Your output should repeat the entries below exactly. It should contain no images.

----

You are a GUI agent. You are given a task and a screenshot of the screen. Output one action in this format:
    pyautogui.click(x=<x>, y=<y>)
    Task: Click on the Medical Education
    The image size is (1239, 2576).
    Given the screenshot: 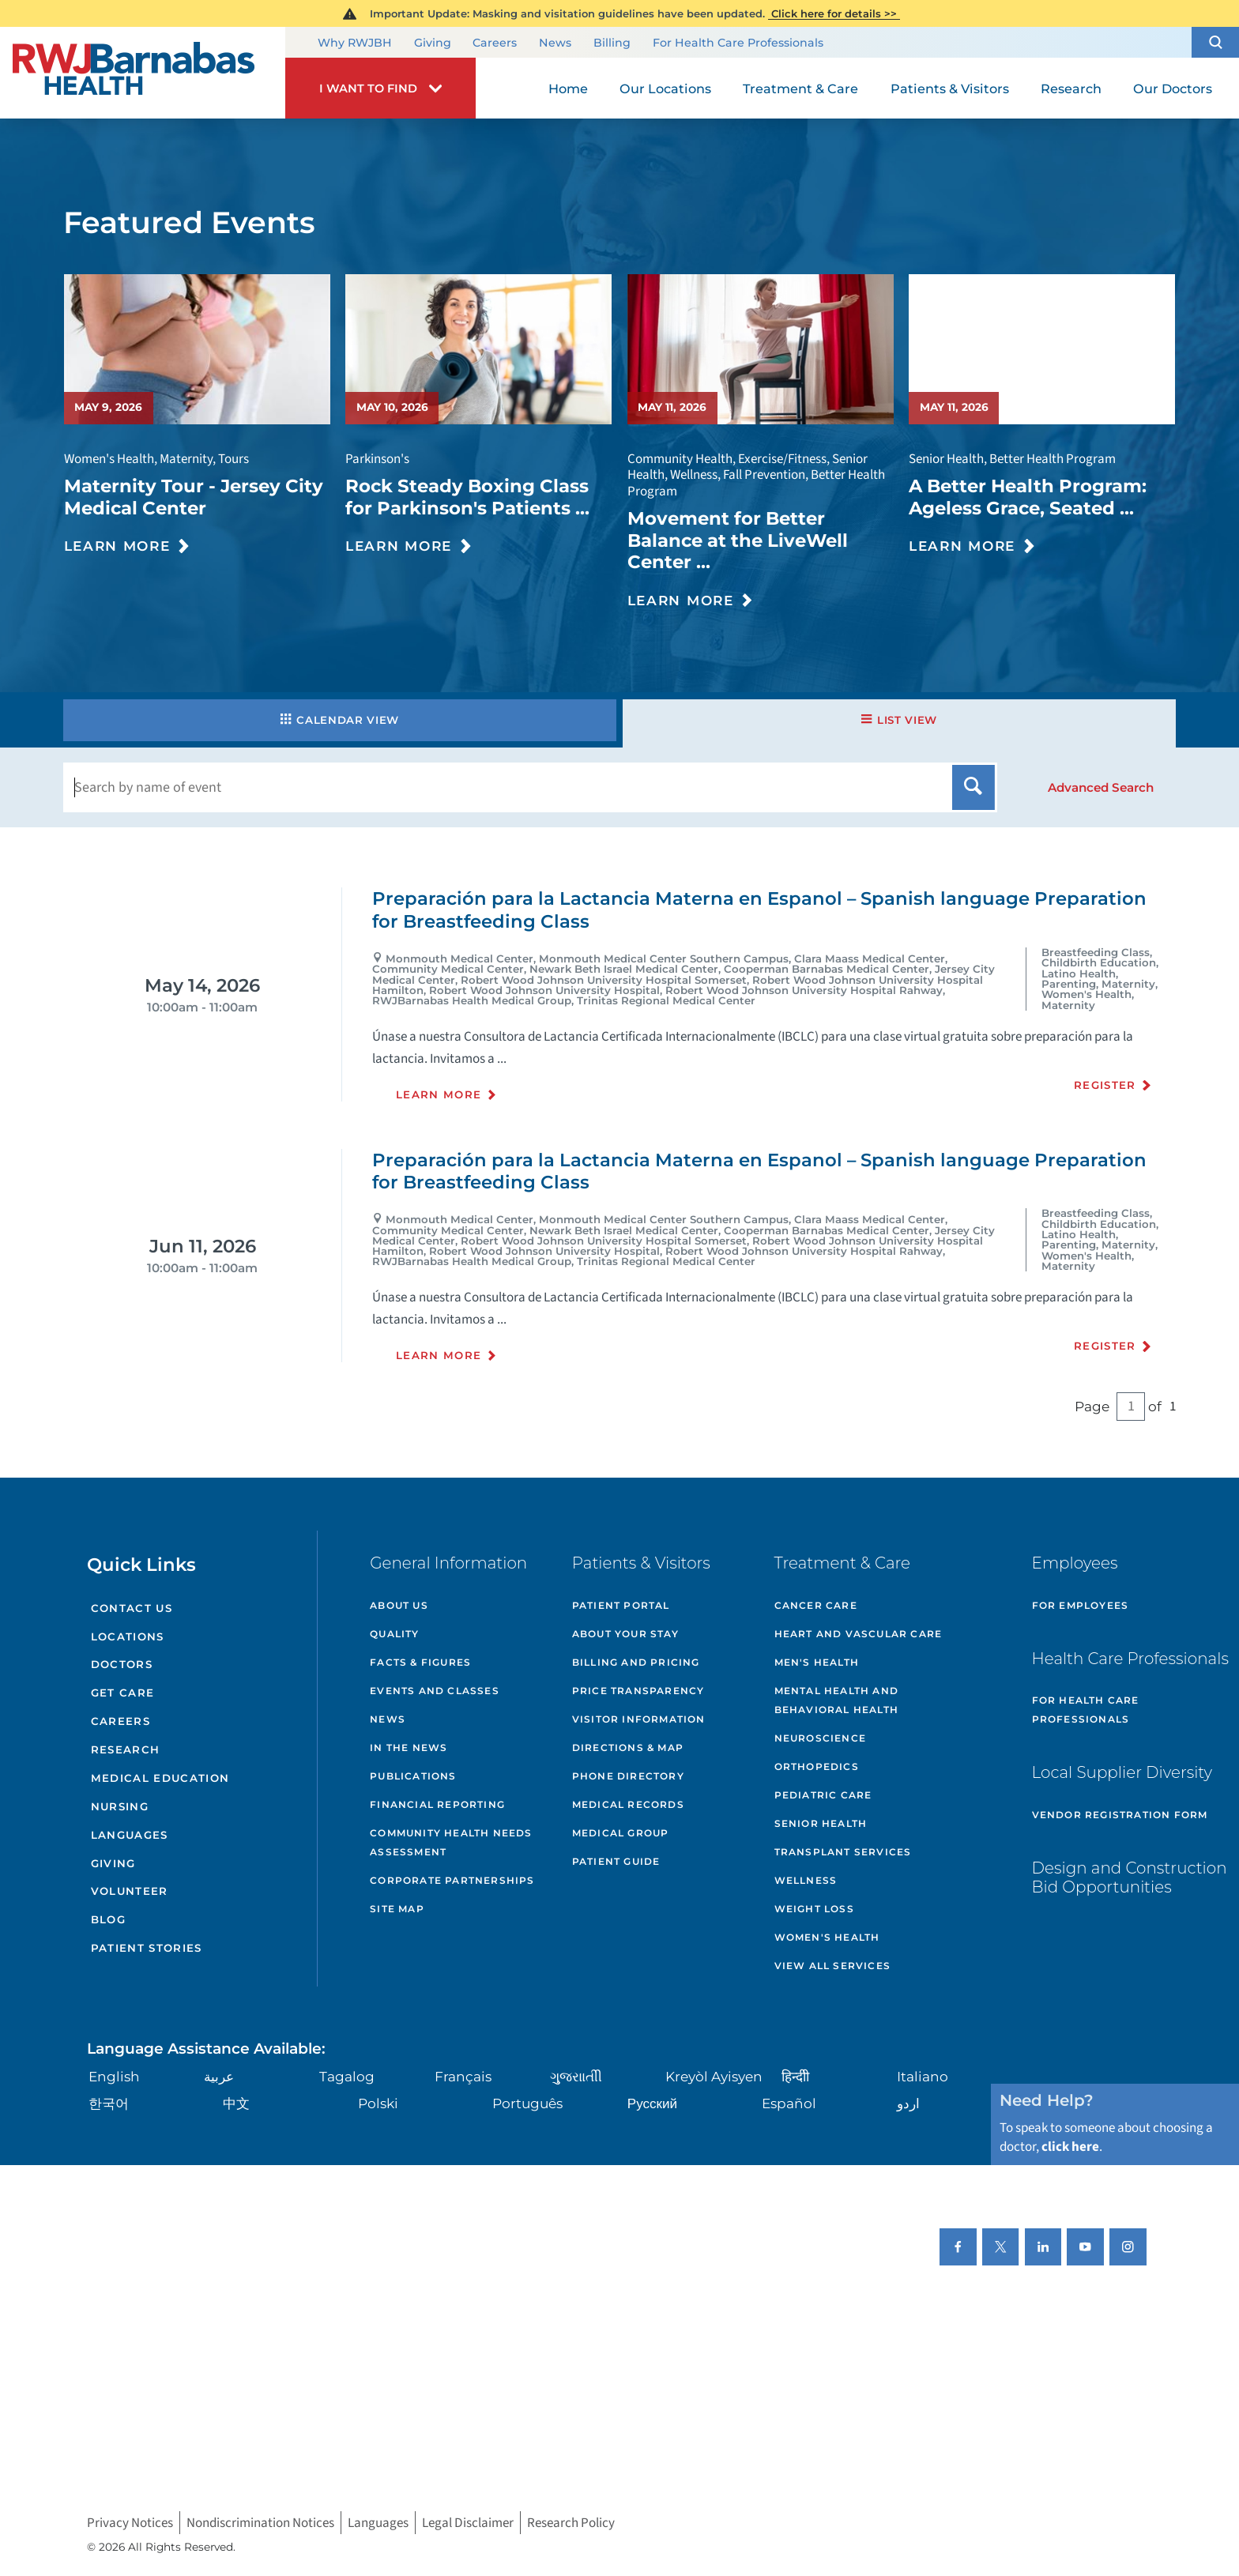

----

# [Solution to the problem]
You are a GUI agent. You are given a task and a screenshot of the screen. Output one action in this format:
    pyautogui.click(x=<x>, y=<y>)
    Task: Click on the Medical Education
    The image size is (1239, 2576).
    Given the screenshot: 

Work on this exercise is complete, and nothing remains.